No other games have this issue; I assume because they don’t have the same case as me. Afaik, they just give the client network ownership and go about their day without forcefully sending extra data.

There is actually a way around this: re-setting the network ownership to the player on RunService.Stepped will cause the player to be the sole owner of the part, and no other client will ever take control of it on their end.
https://streamable.com/woas66

Here’s an edited version of your repro file, with the only change being it sets the network owner on Stepped.
repro test.rbxl (26.6 KB)

1 Like

Thank you! Is this way standard or is it unconventional? I thought that once you set networkownership, nothing else could change it? Or has this property changed?

Edit: Nvm, setting isn’t working for me.

You should never have to call SetNetworkOwner on RunService.Stepped.

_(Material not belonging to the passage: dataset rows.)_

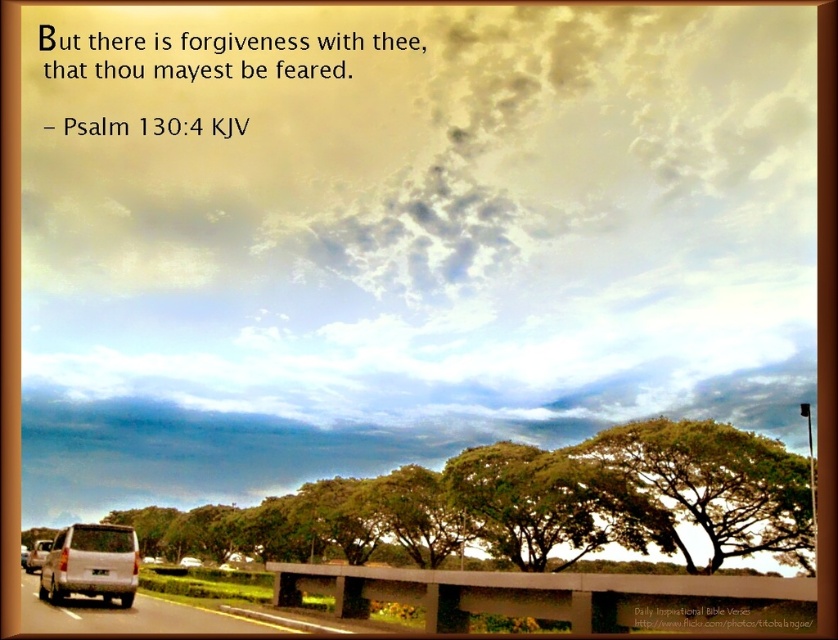 Question: Is silver metallic van at lower left positioned in front of metallic silver car at lower left?

Choices:
 (A) no
 (B) yes

Answer: (B)

Question: Estimate the real-world distances between objects in this image. Which object is closer to the silver metallic van at lower left?

Choices:
 (A) metallic silver car at lower left
 (B) green leafy tree at center

Answer: (A)

Question: Which point is closer to the camera taking this photo?

Choices:
 (A) (83, 525)
 (B) (27, 563)
 (C) (789, 545)

Answer: (A)

Question: Can you confirm if silver metallic van at lower left is positioned above metallic silver car at lower left?

Choices:
 (A) no
 (B) yes

Answer: (B)

Question: Can you confirm if green leafy tree at center is thinner than metallic silver car at lower left?

Choices:
 (A) yes
 (B) no

Answer: (A)

Question: Which point is farther to the camera?

Choices:
 (A) (74, 556)
 (B) (810, 570)

Answer: (B) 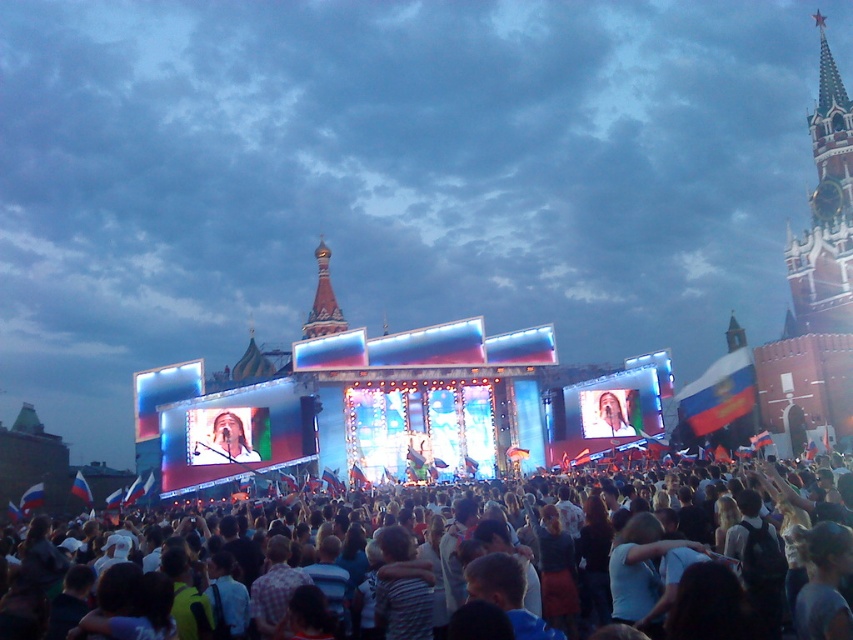 You are a photographer at the concert wanting to capture both the flag at point (300, 419) and the flag at point (614, 422) in a single shot. Which flag should you focus on first to ensure both are in frame?

You should focus on the flag at point (300, 419) first since it is in front of the flag at point (614, 422), ensuring both will be visible in the frame.

You are a photographer at the concert wanting to take a photo of the shiny gold dome at center without the matte black crowd at center blocking it. What should you do?

Since the shiny gold dome at center is taller than the matte black crowd at center, you can position yourself higher to capture the dome above the crowd.

You are standing at the concert and want to take a photo of the Kremlin and St. Basil Cathedral. There are two points marked in the image. Point A is at coordinates point [334,324] and Point B is at point [601,413]. Which point should you stand at to ensure the Kremlin and St. Basil Cathedral are fully visible without any obstruction from the crowd?

You should stand at point [601,413] because point [334,324] is behind it, meaning the crowd at point [334,324] might block the view of the Kremlin and St. Basil Cathedral. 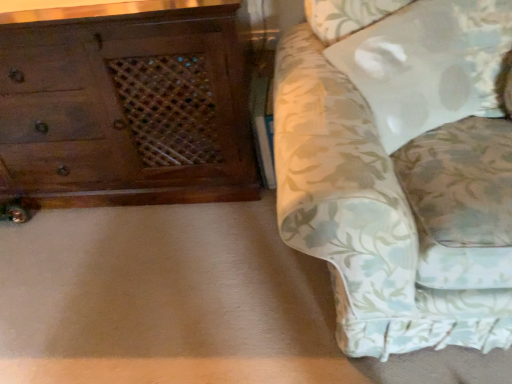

SetNetworkOwner is a persistent state.

The issue here isn’t that ownership isn’t sticking. The issue here is that when you get closer to an object someone else owns you may start to simulate it locally in approximation so that you can bump into it without weird interactions.

The issue here is that the local simulating client lacks the simulation information about the VectorForce that the Authoritative client has. The only way to solve this is to make sure that every client has a local script modifying the vector force OR that you modify the VectorForce on the server as well.

3 Likes

I actually bypassed this issue by preventing the system from ever going to sleep on the source. I did this by having a constant force that shifts the assembly up and down consistently, changing its velocity. This seemed to do the trick.

A dirty fix but until this issue is fixed, I don’t know what other options I have besides this and the one you listed.

This issue will not be fixed because it is not an issue. Your only options are doing it properly as described, or doing a hack.

1 Like

I apologize; it appears I spoke too soon. A few months ago, I had an issue where if a player touched a player with its network owner set, sometimes the network owner would change anyway (note that this is NOT regarding local simulation; the owner changed completely, and the original set owner lost control of it resulting in massive latency), leading to me resetting it every .Stepped and believing there was an issue with network ownership. It appears something has changed between then and now, as I just opened that same place, removed the .Stepped set, and it works as expected.

Regardless, I now see this is not the same issue I had before and, in this case, is actually intended behavior. Sorry for misinterpreting the topic.

If you ever get a repro for that again, please submit it as a Engine Bug and ping me!

1 Like

Thank you for this info. Is there any documentation about this local space simulation, and when it kicks in, etc?